The risks for conflict between elephants and humans could increase in the future due to climate change and other human-caused environmental factors, according to new research.
In one of the first studies to look at how rising global temperatures will affect interactions between humans and another large mammal species, researchers mapped human–elephant conflict risk in elephant habitats. The findings show that instances of conflict will likely occur more often as temperatures rise and suitable elephant habitats are encroached upon, according to a paper published Monday in the Proceedings of the National Academy of Sciences.
The researchers compared data on human population density, cropland density and Asian and African elephant range, finding that conflict risk increased for both African and Asian elephants by 2050 under various scenarios, Patrick Roehrdanz, director for climate change and biodiversity Conservation International, an environmental nonprofit, told ABC News.

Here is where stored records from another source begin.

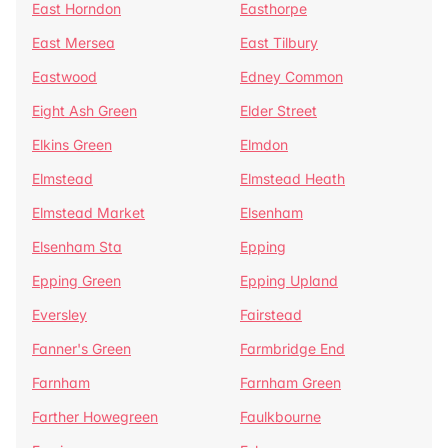
East Horndon
Easthorpe
East Mersea
East Tilbury
Eastwood
Edney Common
Eight Ash Green
Elder Street
Elkins Green
Elmdon
Elmstead
Elmstead Heath
Elmstead Market
Elsenham
Elsenham Sta
Epping
Epping Green
Epping Upland
Eversley
Fairstead
Fanner's Green
Farmbridge End
Farnham
Farnham Green
Farther Howegreen
Faulkbourne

For the purpose of the paper, human-elephant conflict is defined as interactions between humans and elephants that have negative outcomes for either party, Mia Guarnieri, wildlife biologist and lead researcher of the paper, told ABC News. One example is crop raiding, in which elephants eat crops and prompt retaliatory killings by farmers, Guarnieri said.
"The largest outcome that we noticed was that there is a net increase in conflict risk for both of these species as climate change progresses and that increase was greater under the scenario that had higher emissions and higher barriers to to conservation work," Guarnieri said.
Conflict with elephants centers a lot around agriculture -- especially of farms that cultivate corn or millet seed, some of the elephants' favorite crops, Guarnieri said. When crop raiding occurs, the elephant often loses its life and the livelihood of the farmers is also impacted, she added.
When the conflict occurs, it can have a negative impact on local conservation efforts for a species that has experienced vast population declines over the past several decades -- often due to habitat loss and the ivory trade.
Elephants are behaviorally complex and will respond to different climate pressures, such as water availability, Roehrdanz said. These changes will then affect their movement, changing the corridors they take, he added.
The regions in which human-elephant conflicts occur the most are clusters of east central Africa for African elephants and India for Asian elephants, Guarnieri said. Expansion of conflict risk is expected to occur along the northern border of the Asian elephants' range, she said, adding that humans can restrict that range.
"Given the opportunity, elephants would be more widely distributed than they are now," Roehrdanz said.
The study, a collaboration between Conservation International and University of California, Santa Barbara, is part of a broader initiative looking at the impacts of climate change on biodiversity and how to plan for conservation accordingly, Roehrdanz said. A lot of the work is centered around anticipating where species might move in response to changing climate conditions, he explained.
The findings validate the notion that the consequences of climate change could impact the conflict between elephant species and humans, Guarnieri said. The study also underscores that humans need to look more closely at mitigating some of the harm that could accompany the interactions, she said.
"There's still much future work to be accomplished in terms of the precise responses of elephants and other animals as well -- how they will respond to climate change and how that relates to the likelihood of conflict," Roehrdanz said.